Johannes KahrsSPD - Europäische Bankenunion
Sehr geehrte Frau Präsidentin! Liebe Kolleginnen und Kollegen! Der Kollege Flosbach hat hier ausgeführt, wie der Vorgang vonstattengehen soll. Der Kollege Ulrich hat aber leider nicht zugehört. Hätte er zugehört, hätte er seine Rede gar nicht so halten können, wie er sie gehalten hat,
(Beifall bei Abgeordneten der SPD und der CDU/CSU – Manfred Zöllmer [SPD]: Sehr richtig!)
oder er hat sie nicht verstanden; man soll aber nicht gleich das Schlimmste annehmen.
Im Kern wird von der Linken hier wieder an einer alten Legende gestrickt: Die fiesen Banken werden vom Steuerzahler finanziert; damit werden nur Lobbys bedient.
(Dr. Sahra Wagenknecht [DIE LINKE]: So ist es ja auch!)
Wer braucht überhaupt Banken? – Sie zielen damit auf eine gewisse Zielgruppe ab, darauf, 10 bis 12 Prozent der Bevölkerung in Verwirrung zu stürzen, damit diese Menschen glauben, dass ihre Steuergelder ausgegeben werden, um Lobbys, Verbände und andere zu retten.
(Dr. Sahra Wagenknecht [DIE LINKE]: Gehen Sie doch mal auf die Argumente ein!)
Ehrlich gesagt: Das ist doch etwas schlicht, selbst für die Linke. Ich meine, Sie mögen zwar schlichte Strickmuster; aber das muss doch nicht immer so sein.

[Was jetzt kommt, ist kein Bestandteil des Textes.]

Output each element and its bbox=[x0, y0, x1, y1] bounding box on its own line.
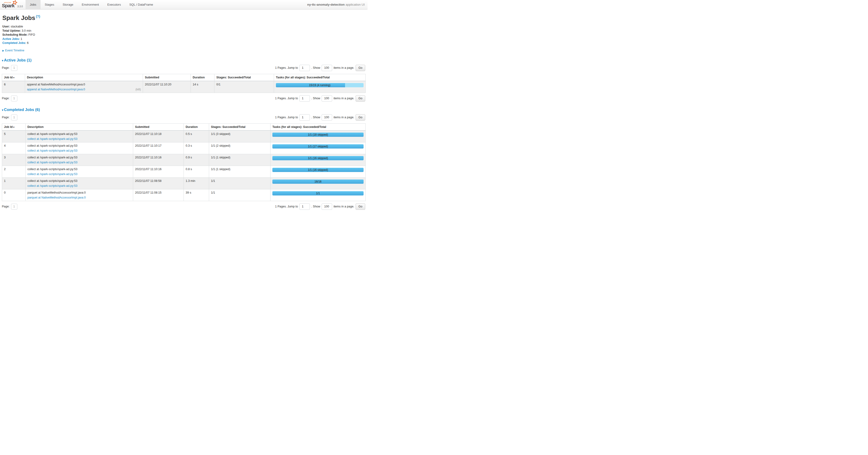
tab-environment[interactable]: Environment bbox=[78, 0, 103, 9]
items-per-page-input[interactable] bbox=[321, 203, 332, 210]
col-job-id[interactable]: Job Id▾ bbox=[2, 74, 25, 81]
scheduling-mode-value: FIFO bbox=[28, 33, 35, 36]
completed-jobs-header-row: Job Id▾ Description Submitted Duration S… bbox=[2, 123, 366, 131]
tab-storage[interactable]: Storage bbox=[58, 0, 78, 9]
completed-jobs-pagination-bottom: Page: 1 Pages. Jump to . Show items in a… bbox=[2, 203, 366, 210]
active-jobs-section-header[interactable]: ▾Active Jobs (1) bbox=[2, 58, 366, 62]
completed-jobs-table: Job Id▾ Description Submitted Duration S… bbox=[2, 123, 366, 201]
job-detail-link[interactable]: collect at /spark-scripts/spark-ad.py:53 bbox=[27, 184, 78, 188]
job-detail-link[interactable]: append at NativeMethodAccessorImpl.java:… bbox=[27, 88, 85, 91]
job-tasks-cell: 15/19 (4 running) bbox=[274, 81, 366, 93]
completed-job-row-1: 1 collect at /spark-scripts/spark-ad.py:… bbox=[2, 177, 366, 189]
job-submitted-cell: 2022/11/07 11:10:16 bbox=[133, 154, 184, 166]
page-label: Page: bbox=[2, 205, 10, 208]
kill-link[interactable]: (kill) bbox=[135, 88, 141, 91]
page-number-input[interactable] bbox=[11, 204, 17, 209]
job-detail-link[interactable]: parquet at NativeMethodAccessorImpl.java… bbox=[27, 196, 86, 199]
job-duration-cell: 14 s bbox=[191, 81, 215, 93]
job-description-cell: collect at /spark-scripts/spark-ad.py:53… bbox=[26, 131, 133, 142]
job-tasks-cell: 1/1 (17 skipped) bbox=[271, 142, 366, 154]
completed-job-row-4: 4 collect at /spark-scripts/spark-ad.py:… bbox=[2, 142, 366, 154]
collapsed-arrow-icon: ▶ bbox=[2, 49, 4, 52]
page-label: Page: bbox=[2, 66, 10, 69]
jump-to-page-input[interactable] bbox=[299, 95, 310, 102]
items-text: items in a page. bbox=[334, 97, 354, 100]
job-description-cell: parquet at NativeMethodAccessorImpl.java… bbox=[26, 189, 133, 201]
job-description-text: collect at /spark-scripts/spark-ad.py:53 bbox=[27, 132, 131, 136]
tab-sql-dataframe[interactable]: SQL / DataFrame bbox=[125, 0, 157, 9]
job-detail-link[interactable]: collect at /spark-scripts/spark-ad.py:53 bbox=[27, 161, 78, 164]
col-submitted[interactable]: Submitted bbox=[143, 74, 191, 81]
col-stages[interactable]: Stages: Succeeded/Total bbox=[215, 74, 274, 81]
job-stages-cell: 1/1 bbox=[209, 189, 271, 201]
summary-user: User: stackable bbox=[2, 25, 366, 29]
job-description-text: collect at /spark-scripts/spark-ad.py:53 bbox=[27, 168, 131, 171]
tab-executors[interactable]: Executors bbox=[103, 0, 125, 9]
page-number-input[interactable] bbox=[11, 65, 17, 71]
job-duration-cell: 0.3 s bbox=[184, 142, 209, 154]
job-stages-cell: 1/1 (1 skipped) bbox=[209, 166, 271, 177]
go-button[interactable]: Go bbox=[355, 95, 365, 102]
tasks-progress-label: 1/1 bbox=[272, 191, 364, 196]
job-stages-cell: 0/1 bbox=[215, 81, 274, 93]
go-button[interactable]: Go bbox=[355, 203, 365, 210]
job-submitted-cell: 2022/11/07 11:08:15 bbox=[133, 189, 184, 201]
uptime-value: 3.0 min bbox=[22, 29, 31, 32]
tasks-progress-bar: 15/19 (4 running) bbox=[276, 83, 364, 87]
col-job-id[interactable]: Job Id▾ bbox=[2, 123, 26, 131]
page-number-input[interactable] bbox=[11, 115, 17, 120]
job-submitted-cell: 2022/11/07 11:10:20 bbox=[143, 81, 191, 93]
expanded-arrow-icon: ▾ bbox=[2, 59, 3, 62]
go-button[interactable]: Go bbox=[355, 65, 365, 71]
col-tasks[interactable]: Tasks (for all stages): Succeeded/Total bbox=[271, 123, 366, 131]
col-duration[interactable]: Duration bbox=[184, 123, 209, 131]
job-detail-link[interactable]: collect at /spark-scripts/spark-ad.py:53 bbox=[27, 149, 78, 152]
jump-to-page-input[interactable] bbox=[299, 114, 310, 121]
job-stages-cell: 1/1 (1 skipped) bbox=[209, 154, 271, 166]
tab-stages[interactable]: Stages bbox=[40, 0, 58, 9]
job-description-text: append at NativeMethodAccessorImpl.java:… bbox=[27, 83, 141, 86]
col-duration[interactable]: Duration bbox=[191, 74, 215, 81]
job-detail-link[interactable]: collect at /spark-scripts/spark-ad.py:53 bbox=[27, 172, 78, 176]
event-timeline-toggle[interactable]: ▶Event Timeline bbox=[2, 49, 366, 52]
completed-job-row-5: 5 collect at /spark-scripts/spark-ad.py:… bbox=[2, 131, 366, 142]
col-description[interactable]: Description bbox=[26, 123, 133, 131]
col-tasks[interactable]: Tasks (for all stages): Succeeded/Total bbox=[274, 74, 366, 81]
job-stages-cell: 1/1 (3 skipped) bbox=[209, 131, 271, 142]
job-tasks-cell: 1/1 (18 skipped) bbox=[271, 131, 366, 142]
expanded-arrow-icon: ▾ bbox=[2, 108, 3, 112]
page-number-input[interactable] bbox=[11, 95, 17, 102]
tasks-progress-label: 1/1 (17 skipped) bbox=[272, 144, 364, 148]
tasks-progress-bar: 1/1 (16 skipped) bbox=[272, 156, 364, 160]
spark-logo[interactable]: APACHE Spark 3.3.0 bbox=[0, 0, 25, 9]
tasks-progress-bar: 16/16 bbox=[272, 179, 364, 184]
job-id-cell: 2 bbox=[2, 166, 26, 177]
col-description[interactable]: Description bbox=[25, 74, 143, 81]
top-navbar: APACHE Spark 3.3.0 Jobs Stages Storage E… bbox=[0, 0, 368, 9]
items-per-page-input[interactable] bbox=[321, 95, 332, 102]
job-id-cell: 6 bbox=[2, 81, 25, 93]
show-text: . Show bbox=[311, 205, 320, 208]
job-duration-cell: 1.3 min bbox=[184, 177, 209, 189]
uptime-label: Total Uptime: bbox=[2, 29, 21, 32]
col-submitted[interactable]: Submitted bbox=[133, 123, 184, 131]
job-description-text: collect at /spark-scripts/spark-ad.py:53 bbox=[27, 144, 131, 147]
tasks-progress-bar: 1/1 bbox=[272, 191, 364, 196]
completed-jobs-count: 6 bbox=[27, 41, 29, 45]
tasks-progress-label: 1/1 (18 skipped) bbox=[272, 133, 364, 137]
show-text: . Show bbox=[311, 116, 320, 119]
jump-to-page-input[interactable] bbox=[299, 203, 310, 210]
completed-jobs-section-header[interactable]: ▾Completed Jobs (6) bbox=[2, 108, 366, 112]
go-button[interactable]: Go bbox=[355, 114, 365, 121]
job-tasks-cell: 1/1 bbox=[271, 189, 366, 201]
help-link[interactable]: (?) bbox=[36, 15, 40, 18]
job-detail-link[interactable]: collect at /spark-scripts/spark-ad.py:53 bbox=[27, 137, 78, 141]
completed-jobs-pagination-top: Page: 1 Pages. Jump to . Show items in a… bbox=[2, 114, 366, 121]
col-stages[interactable]: Stages: Succeeded/Total bbox=[209, 123, 271, 131]
items-per-page-input[interactable] bbox=[321, 114, 332, 121]
completed-jobs-link[interactable]: Completed Jobs: bbox=[2, 41, 26, 45]
tab-jobs[interactable]: Jobs bbox=[26, 0, 40, 9]
active-jobs-link[interactable]: Active Jobs: bbox=[2, 37, 20, 40]
jump-to-page-input[interactable] bbox=[299, 65, 310, 71]
items-per-page-input[interactable] bbox=[321, 65, 332, 71]
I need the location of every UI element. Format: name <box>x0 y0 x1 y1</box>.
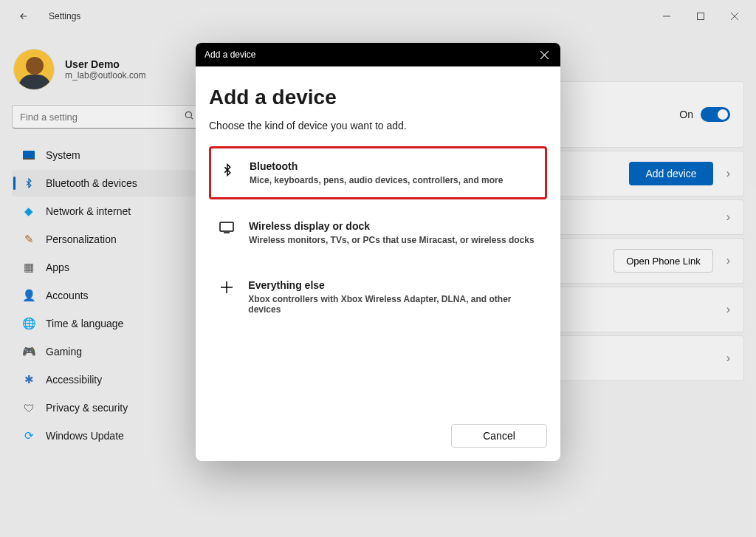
bluetooth-icon <box>219 162 236 178</box>
option-title: Wireless display or dock <box>249 220 535 232</box>
option-everything-else[interactable]: Everything else Xbox controllers with Xb… <box>209 266 547 328</box>
display-icon <box>218 222 236 233</box>
cancel-button[interactable]: Cancel <box>451 424 547 448</box>
option-subtitle: Wireless monitors, TVs, or PCs that use … <box>249 235 535 245</box>
dialog-heading: Add a device <box>209 86 547 109</box>
option-subtitle: Mice, keyboards, pens, audio devices, co… <box>250 175 503 185</box>
option-title: Bluetooth <box>250 160 503 172</box>
dialog-close-button[interactable] <box>534 46 554 64</box>
svg-rect-7 <box>220 222 233 231</box>
option-wireless-display[interactable]: Wireless display or dock Wireless monito… <box>209 207 547 259</box>
dialog-overlay: Add a device Add a device Choose the kin… <box>0 0 756 537</box>
option-subtitle: Xbox controllers with Xbox Wireless Adap… <box>248 294 538 315</box>
dialog-titlebar-title: Add a device <box>205 49 255 60</box>
dialog-subheading: Choose the kind of device you want to ad… <box>209 120 547 131</box>
option-title: Everything else <box>248 279 538 291</box>
add-device-dialog: Add a device Add a device Choose the kin… <box>196 43 560 461</box>
option-bluetooth[interactable]: Bluetooth Mice, keyboards, pens, audio d… <box>209 146 547 199</box>
plus-icon <box>218 281 235 294</box>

Hier liegen mehrere Gesetzentwürfe vor, mit denen dafür gesorgt werden soll, dass die Verfahren vernünftig ablaufen. Das ist Ihnen eben alles erklärt worden. Aber wenn Sie im Kern sagen, dass hier der Steuerzahler wieder die Banken finanzieren soll, die nichts geregelt kriegen, dann muss ich Ihnen doch einmal sagen, wozu wir die Banken brauchen: Die Bürger haben eine enge Verbindung zu den Banken. Die Banken finanzieren den Mittelstand, und jeder, der eine Lebensversicherung hat, braucht eine Bank. Die Wirtschaft, die Unternehmen, die ihre Geschäfte abwickeln, brauchen die Banken ebenfalls.

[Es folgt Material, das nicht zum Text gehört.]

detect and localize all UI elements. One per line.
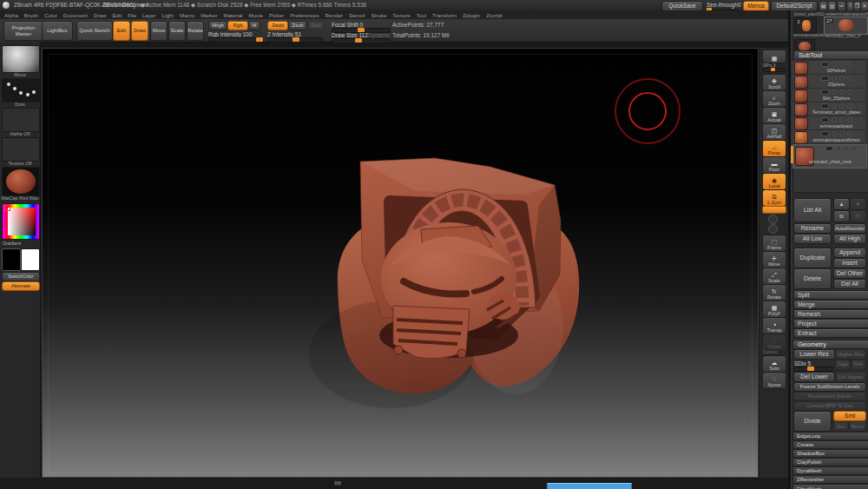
suv-toggle[interactable]: Suv xyxy=(833,421,849,432)
persp-button[interactable]: ⌓Persp xyxy=(762,140,786,157)
subtool-row[interactable]: terminatorspacwolfchest xyxy=(792,130,865,144)
sculpt-icon[interactable] xyxy=(839,89,845,95)
autoreorder-button[interactable]: AutoReorder xyxy=(833,223,866,234)
menu-material[interactable]: Material xyxy=(223,12,242,18)
subtool-up-button[interactable]: ▲ xyxy=(833,198,850,210)
sculpt-icon[interactable] xyxy=(839,131,845,136)
menu-picker[interactable]: Picker xyxy=(269,12,284,18)
aahalf-button[interactable]: ◫AAHalf xyxy=(762,123,786,141)
duplicate-button[interactable]: Duplicate xyxy=(793,248,832,268)
menu-stroke[interactable]: Stroke xyxy=(371,12,386,18)
z-intensity-slider-label[interactable]: Z Intensity 51 xyxy=(267,31,301,37)
del-higher-button[interactable]: Del Higher xyxy=(835,372,866,382)
paint-icon[interactable] xyxy=(832,117,837,122)
eye-toggle-icon[interactable] xyxy=(821,131,829,136)
paint-icon[interactable] xyxy=(832,89,837,95)
subtool-copy-button[interactable]: ⧉ xyxy=(833,210,850,222)
menu-texture[interactable]: Texture xyxy=(392,12,410,18)
sculpt-icon[interactable] xyxy=(839,76,845,81)
subtool-row[interactable]: ZSphere xyxy=(792,75,865,89)
eye-toggle-icon[interactable] xyxy=(821,76,829,81)
sym-axis-toggle[interactable] xyxy=(762,206,786,214)
scroll-button[interactable]: ✥Scroll xyxy=(762,74,786,91)
xpose-button[interactable]: ⁙Xpose xyxy=(762,372,786,389)
wrench-icon[interactable] xyxy=(852,146,857,151)
claypolish-section[interactable]: ClayPolish xyxy=(792,458,868,466)
menu-edit[interactable]: Edit xyxy=(112,12,122,18)
menu-color[interactable]: Color xyxy=(44,12,57,18)
menu-zplugin[interactable]: Zplugin xyxy=(463,12,480,18)
tray-divider-handle[interactable]: ▴▴▴▾▾▾ xyxy=(326,480,349,486)
all-high-button[interactable]: All High xyxy=(833,234,866,244)
cage-button[interactable]: Cage xyxy=(835,360,851,370)
divide-button[interactable]: Divide xyxy=(793,411,832,432)
eye-toggle-icon[interactable] xyxy=(825,146,833,151)
zadd-button[interactable]: Zadd xyxy=(267,21,288,30)
smt-toggle[interactable]: Smt xyxy=(833,411,866,421)
del-all-button[interactable]: Del All xyxy=(833,279,866,289)
subtool-row[interactable]: 00Helmet xyxy=(792,61,865,75)
scale-button[interactable]: Scale xyxy=(168,21,186,41)
draw-button[interactable]: Draw xyxy=(131,21,148,41)
rename-button[interactable]: Rename xyxy=(793,223,832,234)
zsub-button[interactable]: Zsub xyxy=(288,21,307,30)
quick-sketch-button[interactable]: Quick Sketch xyxy=(76,21,113,41)
wrench-icon[interactable] xyxy=(847,76,852,81)
geometry-header[interactable]: Geometry xyxy=(792,340,868,349)
transparency-button[interactable]: ◑Transp xyxy=(762,317,786,334)
alternate-button[interactable]: Alternate xyxy=(2,281,40,291)
rgb-intensity-slider-track[interactable] xyxy=(208,37,264,43)
merge-button[interactable]: Merge xyxy=(793,300,868,309)
eye-toggle-icon[interactable] xyxy=(821,89,829,95)
floor-button[interactable]: ▬Floor xyxy=(762,156,786,174)
tool-slot-1[interactable]: 3 xyxy=(794,17,817,34)
lower-res-button[interactable]: Lower Res xyxy=(793,349,835,360)
eye-toggle-icon[interactable] xyxy=(821,117,829,122)
sdiv-slider-label[interactable]: SDiv 5 xyxy=(794,360,811,367)
split-button[interactable]: Split xyxy=(793,290,868,300)
polyframe-button[interactable]: ▦PolyF xyxy=(762,301,786,318)
sculpt-model[interactable] xyxy=(43,49,758,477)
menu-stencil[interactable]: Stencil xyxy=(349,12,365,18)
paint-icon[interactable] xyxy=(832,103,837,109)
current-stroke-thumbnail[interactable] xyxy=(2,78,40,102)
list-all-button[interactable]: List All xyxy=(793,198,832,222)
color-picker[interactable] xyxy=(2,203,40,240)
del-other-button[interactable]: Del Other xyxy=(833,268,866,279)
retr-button[interactable]: Retr xyxy=(851,360,866,370)
all-low-button[interactable]: All Low xyxy=(793,234,832,244)
tool-slot-2-selected[interactable]: 27 xyxy=(824,17,868,35)
convert-bpr-button[interactable]: Convert BPR To Geo xyxy=(793,401,866,411)
rgb-button[interactable]: Rgb xyxy=(227,21,248,30)
subtool-row-selected[interactable]: terminator_chest_crest xyxy=(792,144,867,169)
menu-render[interactable]: Render xyxy=(326,12,343,18)
insert-button[interactable]: Insert xyxy=(833,258,866,268)
spix-slider-track[interactable] xyxy=(762,68,786,72)
draw-size-slider-track[interactable] xyxy=(332,38,391,43)
mrgb-button[interactable]: Mrgb xyxy=(208,21,227,30)
wrench-icon[interactable] xyxy=(847,103,852,109)
reconstruct-subdiv-button[interactable]: Reconstruct Subdiv xyxy=(793,392,866,401)
subtool-row[interactable]: Terminator_armor_plates xyxy=(792,102,865,116)
paint-icon[interactable] xyxy=(832,76,837,81)
lsym-button[interactable]: ⧉L.Sym xyxy=(762,189,786,207)
reuv-toggle[interactable]: ReUv xyxy=(849,421,866,432)
sculpt-icon[interactable] xyxy=(844,146,849,151)
menu-movie[interactable]: Movie xyxy=(249,12,264,18)
local-button[interactable]: ◉Local xyxy=(762,173,786,190)
move-button[interactable]: Move xyxy=(150,21,168,41)
current-material-thumbnail[interactable] xyxy=(2,167,40,196)
main-color-swatch[interactable] xyxy=(2,248,21,271)
canvas-move-button[interactable]: ✛Move xyxy=(762,251,786,268)
zoom-button[interactable]: ⌕Zoom xyxy=(762,90,786,108)
fibermesh-palette-header[interactable]: FiberMesh xyxy=(792,484,868,489)
menu-brush[interactable]: Brush xyxy=(24,12,38,18)
current-brush-thumbnail[interactable] xyxy=(2,45,40,73)
shadowbox-section[interactable]: ShadowBox xyxy=(792,449,868,458)
current-texture-thumbnail[interactable] xyxy=(2,137,40,162)
menu-document[interactable]: Document xyxy=(63,12,88,18)
menu-zscript[interactable]: Zscript xyxy=(486,12,503,18)
menu-layer[interactable]: Layer xyxy=(142,12,155,18)
dynamic-toggle[interactable]: Dynamic xyxy=(368,32,390,38)
wrench-icon[interactable] xyxy=(847,117,852,122)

(Dr. Petra Sitte [DIE LINKE]: Das ist jetzt aber auch schlicht!)
– Na, ich versuche, Ihnen das so zu erklären, dass Sie es auch verstehen. Dazu muss ich mich leider auf Ihr Niveau begeben; das ist mein Problem.
(Beifall und Heiterkeit bei Abgeordneten der SPD und der CDU/CSU)
Das heißt, wenn Sie hier schlicht argumentieren, müssen wir auch schlicht darauf antworten. Sonst geht es mir wie dem Kollegen Flosbach, der Ihnen das hier erklärt hat, aber Sie haben es nicht verstanden. Das ist doch jedes Mal das gleiche Strickmuster. So kommen wir doch nicht miteinander klar.
(Widerspruch bei Abgeordneten der LINKEN)
Ich habe mich deswegen entschieden, meine Rede zur Seite zu legen und zu versuchen, Ihnen das auf Ihrem Niveau zu erklären.
Erstens. Die Menschen, die Industrie und der Mittelstand brauchen ein funktionierendes Bankensystem.
Zweitens. Wir wollen, dass dieses funktionierende Bankensystem Bestand hat.
Drittens. Wir alle sind überzeugte Europäer. Wir wollen, dass das auch in Europa funktioniert.
Viertens. Wir wissen, dass in anderen europäischen Staaten – ob in Griechenland, Spanien oder anderswo – ein Aufschwung nur möglich ist und eine Wirtschaft nur funktionieren wird, wenn auch sie ein funktionierendes Bankensystem haben.
Fünftens – das kann man alles weiter herunterdeklinieren – brauchen auch diese Staaten Banken, wenn die Wirtschaft dort funktionieren soll; denn wir müssen am Ende doch klarkommen.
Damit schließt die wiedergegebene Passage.